Isso ilustra bem os males que uma acusação falsa, ou uma simples e aparentemente inocente fofoca, causam. Ela se espalha com rapidez estonteante e, a cada nova versão, aumenta de tamanho (e de gravidade). Afinal, “quem conta um conto...”. Temos a mania de sempre aumentar o que ouvimos de alguém, quando o reproduzimos para uma outra pessoa.

A esse propósito, a atitude mais honesta que se deve tomar é a recomendada pelo escritor britânico Ronald Victor Courtney Bodley, no livro “Em busca da Serenidade”: “Cada vez que ouço uma história sensacional à custa de alguém, tento avaliar a mentalidade e os motivos de quem a conta, e deixo de levar em consideração tudo o que foi dito, ou procuro descobrir o que foi que começou a lenda. Faça também isso, antes de julgar precipitadamente o assunto da maledicência”.

O certo é agir assim, sem dúvida, mas você conhece alguém que o faça? Eu não conheço. Por mais séria que seja uma pessoa, ao ouvir alguma fofoca numa roda de amigos, jamais interrompe o fofoqueiro para defender a vítima. Está pouco se lixando quanto à verdade do que está sendo dito. Diverte-se, como todo mundo, rindo, quando a história é engraçada, e se indignando, quando o suposto ato da vítima, narrado (e aumentado, claro) por quem faz a fofoca, é digno de reprovação (caso verdadeiro, mas quase nunca é).

Abro, aqui, um parêntese para fazer ligeira observação sobre Bodley. Pela lógica, ele é que deveria ter escrito o episódio de “Maomé e as penas”. Afinal, trata-se de um especialista sobre cultura islâmica. Entre os seus livros mais conhecidos, estão “O Mensageiro – a Vida de Maomé” e “Ventos do Saara”, ambos traduzidos para o português e lançados no Brasil. Estranhamente, porém, não reproduziu essa parábola.

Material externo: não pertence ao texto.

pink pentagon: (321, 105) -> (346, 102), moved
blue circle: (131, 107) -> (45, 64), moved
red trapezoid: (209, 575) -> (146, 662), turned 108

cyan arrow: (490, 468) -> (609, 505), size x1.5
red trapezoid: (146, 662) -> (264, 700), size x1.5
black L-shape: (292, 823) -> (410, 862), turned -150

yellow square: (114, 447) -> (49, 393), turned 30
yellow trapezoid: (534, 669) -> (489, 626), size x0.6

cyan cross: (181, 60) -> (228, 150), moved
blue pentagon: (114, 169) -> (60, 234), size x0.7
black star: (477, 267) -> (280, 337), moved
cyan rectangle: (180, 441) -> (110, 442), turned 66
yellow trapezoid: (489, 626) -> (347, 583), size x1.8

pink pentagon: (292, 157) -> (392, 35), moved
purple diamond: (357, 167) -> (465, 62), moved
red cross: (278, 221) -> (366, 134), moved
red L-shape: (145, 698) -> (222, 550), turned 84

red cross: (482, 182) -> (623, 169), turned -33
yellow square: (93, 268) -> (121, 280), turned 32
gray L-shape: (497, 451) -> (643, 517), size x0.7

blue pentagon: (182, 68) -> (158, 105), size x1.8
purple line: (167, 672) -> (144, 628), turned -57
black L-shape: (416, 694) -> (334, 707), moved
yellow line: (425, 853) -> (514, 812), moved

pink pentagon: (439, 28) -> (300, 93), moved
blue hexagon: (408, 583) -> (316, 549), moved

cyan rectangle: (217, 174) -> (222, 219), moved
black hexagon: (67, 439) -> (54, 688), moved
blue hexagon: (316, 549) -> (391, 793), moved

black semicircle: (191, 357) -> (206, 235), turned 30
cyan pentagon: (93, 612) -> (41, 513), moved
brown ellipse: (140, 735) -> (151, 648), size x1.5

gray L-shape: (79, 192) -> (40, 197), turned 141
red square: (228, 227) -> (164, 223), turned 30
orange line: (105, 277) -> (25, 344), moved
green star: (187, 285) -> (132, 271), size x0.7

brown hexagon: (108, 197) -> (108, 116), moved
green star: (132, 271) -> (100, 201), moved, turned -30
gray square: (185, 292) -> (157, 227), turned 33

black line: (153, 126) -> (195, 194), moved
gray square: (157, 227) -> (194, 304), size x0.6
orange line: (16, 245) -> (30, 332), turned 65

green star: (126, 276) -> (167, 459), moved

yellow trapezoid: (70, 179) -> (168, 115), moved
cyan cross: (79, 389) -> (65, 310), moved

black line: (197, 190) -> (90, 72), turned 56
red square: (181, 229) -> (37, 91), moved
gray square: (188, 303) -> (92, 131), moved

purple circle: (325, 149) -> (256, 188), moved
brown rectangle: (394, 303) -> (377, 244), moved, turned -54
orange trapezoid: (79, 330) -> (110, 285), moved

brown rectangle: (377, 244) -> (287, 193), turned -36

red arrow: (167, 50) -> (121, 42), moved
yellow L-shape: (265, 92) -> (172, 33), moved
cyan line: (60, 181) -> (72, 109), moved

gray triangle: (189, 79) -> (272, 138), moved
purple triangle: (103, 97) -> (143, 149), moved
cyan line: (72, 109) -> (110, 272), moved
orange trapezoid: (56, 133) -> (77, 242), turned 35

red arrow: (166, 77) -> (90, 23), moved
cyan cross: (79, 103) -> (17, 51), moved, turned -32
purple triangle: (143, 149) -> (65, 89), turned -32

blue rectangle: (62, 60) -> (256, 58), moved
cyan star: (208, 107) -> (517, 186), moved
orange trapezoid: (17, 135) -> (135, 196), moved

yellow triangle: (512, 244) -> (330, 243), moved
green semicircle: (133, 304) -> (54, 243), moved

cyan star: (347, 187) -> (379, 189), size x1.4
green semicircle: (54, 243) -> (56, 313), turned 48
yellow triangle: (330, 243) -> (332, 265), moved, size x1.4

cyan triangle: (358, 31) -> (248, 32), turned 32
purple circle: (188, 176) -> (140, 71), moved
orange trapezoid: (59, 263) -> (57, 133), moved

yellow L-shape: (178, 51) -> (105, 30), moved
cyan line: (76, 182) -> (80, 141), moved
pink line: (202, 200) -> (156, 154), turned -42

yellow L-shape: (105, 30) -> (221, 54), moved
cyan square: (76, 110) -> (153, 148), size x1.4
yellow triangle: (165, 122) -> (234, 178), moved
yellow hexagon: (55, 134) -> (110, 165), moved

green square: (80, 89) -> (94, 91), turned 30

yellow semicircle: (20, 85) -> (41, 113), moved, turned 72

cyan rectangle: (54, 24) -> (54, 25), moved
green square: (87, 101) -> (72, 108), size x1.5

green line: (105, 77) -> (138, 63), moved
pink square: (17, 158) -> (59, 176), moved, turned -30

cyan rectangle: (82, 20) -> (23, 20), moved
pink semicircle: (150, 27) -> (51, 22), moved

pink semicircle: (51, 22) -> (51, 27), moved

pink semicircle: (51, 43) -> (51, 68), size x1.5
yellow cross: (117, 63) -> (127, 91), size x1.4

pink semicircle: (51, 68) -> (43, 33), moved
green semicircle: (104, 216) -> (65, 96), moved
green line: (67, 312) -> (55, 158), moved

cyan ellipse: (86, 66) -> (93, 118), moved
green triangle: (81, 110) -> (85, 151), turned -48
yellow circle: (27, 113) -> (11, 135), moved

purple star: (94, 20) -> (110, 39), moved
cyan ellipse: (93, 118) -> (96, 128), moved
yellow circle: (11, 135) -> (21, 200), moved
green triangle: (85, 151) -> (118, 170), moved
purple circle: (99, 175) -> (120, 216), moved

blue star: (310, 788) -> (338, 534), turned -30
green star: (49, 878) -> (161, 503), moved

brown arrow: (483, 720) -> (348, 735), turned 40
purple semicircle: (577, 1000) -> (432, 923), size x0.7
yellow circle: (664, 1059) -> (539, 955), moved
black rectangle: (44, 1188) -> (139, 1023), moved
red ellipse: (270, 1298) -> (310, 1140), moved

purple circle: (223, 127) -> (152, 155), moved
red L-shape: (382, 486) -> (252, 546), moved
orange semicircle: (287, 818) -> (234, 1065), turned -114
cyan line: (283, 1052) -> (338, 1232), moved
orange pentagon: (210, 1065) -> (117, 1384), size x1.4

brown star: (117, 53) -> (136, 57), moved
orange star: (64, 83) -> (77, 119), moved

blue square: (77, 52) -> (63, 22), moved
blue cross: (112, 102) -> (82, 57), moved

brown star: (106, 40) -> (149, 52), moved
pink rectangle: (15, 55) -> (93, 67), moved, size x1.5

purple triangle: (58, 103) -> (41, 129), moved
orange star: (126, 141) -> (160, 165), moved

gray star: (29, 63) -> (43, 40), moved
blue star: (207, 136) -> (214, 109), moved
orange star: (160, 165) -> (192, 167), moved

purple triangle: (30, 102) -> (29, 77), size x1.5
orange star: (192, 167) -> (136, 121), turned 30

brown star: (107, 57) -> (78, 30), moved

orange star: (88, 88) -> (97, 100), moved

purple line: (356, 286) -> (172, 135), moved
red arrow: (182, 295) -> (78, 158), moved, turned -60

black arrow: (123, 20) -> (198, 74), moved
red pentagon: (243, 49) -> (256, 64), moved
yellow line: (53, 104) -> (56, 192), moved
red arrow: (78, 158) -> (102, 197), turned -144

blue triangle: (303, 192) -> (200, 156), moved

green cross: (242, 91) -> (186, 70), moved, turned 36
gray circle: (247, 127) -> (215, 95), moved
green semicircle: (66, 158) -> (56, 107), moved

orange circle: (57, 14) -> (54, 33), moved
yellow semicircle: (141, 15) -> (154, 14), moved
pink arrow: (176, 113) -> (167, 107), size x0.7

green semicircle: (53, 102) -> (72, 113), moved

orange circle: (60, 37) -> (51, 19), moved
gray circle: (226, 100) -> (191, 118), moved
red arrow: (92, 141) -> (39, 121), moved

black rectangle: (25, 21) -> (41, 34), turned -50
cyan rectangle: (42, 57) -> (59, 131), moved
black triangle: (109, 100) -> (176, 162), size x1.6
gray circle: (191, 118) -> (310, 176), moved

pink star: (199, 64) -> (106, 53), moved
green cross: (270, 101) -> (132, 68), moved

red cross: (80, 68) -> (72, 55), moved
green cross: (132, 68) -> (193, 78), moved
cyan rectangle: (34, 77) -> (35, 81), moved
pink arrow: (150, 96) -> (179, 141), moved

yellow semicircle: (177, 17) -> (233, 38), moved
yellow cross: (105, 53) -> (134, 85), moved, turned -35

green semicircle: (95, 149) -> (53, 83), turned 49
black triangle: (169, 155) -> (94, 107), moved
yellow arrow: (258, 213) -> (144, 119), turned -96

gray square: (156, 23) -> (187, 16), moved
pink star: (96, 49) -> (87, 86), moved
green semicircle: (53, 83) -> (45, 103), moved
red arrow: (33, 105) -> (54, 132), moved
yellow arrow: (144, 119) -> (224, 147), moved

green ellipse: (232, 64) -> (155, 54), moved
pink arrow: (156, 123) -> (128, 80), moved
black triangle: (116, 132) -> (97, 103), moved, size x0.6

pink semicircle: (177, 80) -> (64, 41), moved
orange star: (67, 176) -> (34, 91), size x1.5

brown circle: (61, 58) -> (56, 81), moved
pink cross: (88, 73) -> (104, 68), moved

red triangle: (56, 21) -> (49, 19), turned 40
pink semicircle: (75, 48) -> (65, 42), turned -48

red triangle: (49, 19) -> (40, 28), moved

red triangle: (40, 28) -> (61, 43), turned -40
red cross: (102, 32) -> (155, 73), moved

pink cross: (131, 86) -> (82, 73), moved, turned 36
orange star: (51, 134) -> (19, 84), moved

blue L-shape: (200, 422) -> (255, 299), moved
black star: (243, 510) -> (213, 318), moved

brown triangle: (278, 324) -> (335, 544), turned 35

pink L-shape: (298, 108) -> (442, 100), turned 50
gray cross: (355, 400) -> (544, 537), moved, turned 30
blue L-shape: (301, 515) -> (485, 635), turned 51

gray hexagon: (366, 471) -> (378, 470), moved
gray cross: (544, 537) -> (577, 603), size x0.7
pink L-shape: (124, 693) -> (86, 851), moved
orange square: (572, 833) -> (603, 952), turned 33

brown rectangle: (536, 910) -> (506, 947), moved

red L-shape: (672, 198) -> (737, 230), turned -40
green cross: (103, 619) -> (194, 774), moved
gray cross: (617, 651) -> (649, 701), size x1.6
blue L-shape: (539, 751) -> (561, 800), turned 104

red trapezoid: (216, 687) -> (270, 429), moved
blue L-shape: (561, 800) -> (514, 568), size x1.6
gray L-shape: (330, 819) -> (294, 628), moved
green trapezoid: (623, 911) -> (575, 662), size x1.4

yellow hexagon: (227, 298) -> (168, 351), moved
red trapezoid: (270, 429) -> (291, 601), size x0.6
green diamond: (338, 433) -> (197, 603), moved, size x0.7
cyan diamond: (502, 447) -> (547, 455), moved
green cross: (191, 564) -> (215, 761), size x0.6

A mania de falar mal da vida dos outros é, portanto, não só tão velha, como o próprio homem, mas universal. Ninguém nunca conseguiu e jamais vai conseguir acabar com a fofoca. O que os fofoqueiros de plantão – da China à Suécia, dos EUA ao Afeganistão, da Argentina ao Laos etc,etc,etc. – devem, pois, é maneirar no teor das suas banais maledicências. E não se zangar quando forem as vítimas. Afinal (já que usei vários clichês usarei mais um), “quem com ferro fere....com ferro será ferido”.